[Page-level text extractions]
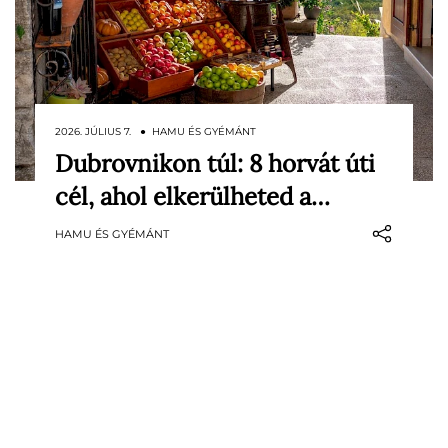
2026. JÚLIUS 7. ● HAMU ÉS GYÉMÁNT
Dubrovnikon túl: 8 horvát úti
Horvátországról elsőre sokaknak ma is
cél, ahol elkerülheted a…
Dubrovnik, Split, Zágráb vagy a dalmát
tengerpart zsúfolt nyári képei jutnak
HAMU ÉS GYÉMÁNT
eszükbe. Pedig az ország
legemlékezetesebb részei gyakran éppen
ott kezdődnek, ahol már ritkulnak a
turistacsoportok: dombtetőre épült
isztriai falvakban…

▸ Your task
Keep every word of the records and none of the pictures when you print them again.

▸ Response to the task
2026. JÚLIUS 7. ● HAMU ÉS GYÉMÁNT
Dubrovnikon túl: 8 horvát úti
Horvátországról elsőre sokaknak ma is
cél, ahol elkerülheted a…
Dubrovnik, Split, Zágráb vagy a dalmát
tengerpart zsúfolt nyári képei jutnak
HAMU ÉS GYÉMÁNT
eszükbe. Pedig az ország
legemlékezetesebb részei gyakran éppen
ott kezdődnek, ahol már ritkulnak a
turistacsoportok: dombtetőre épült
isztriai falvakban…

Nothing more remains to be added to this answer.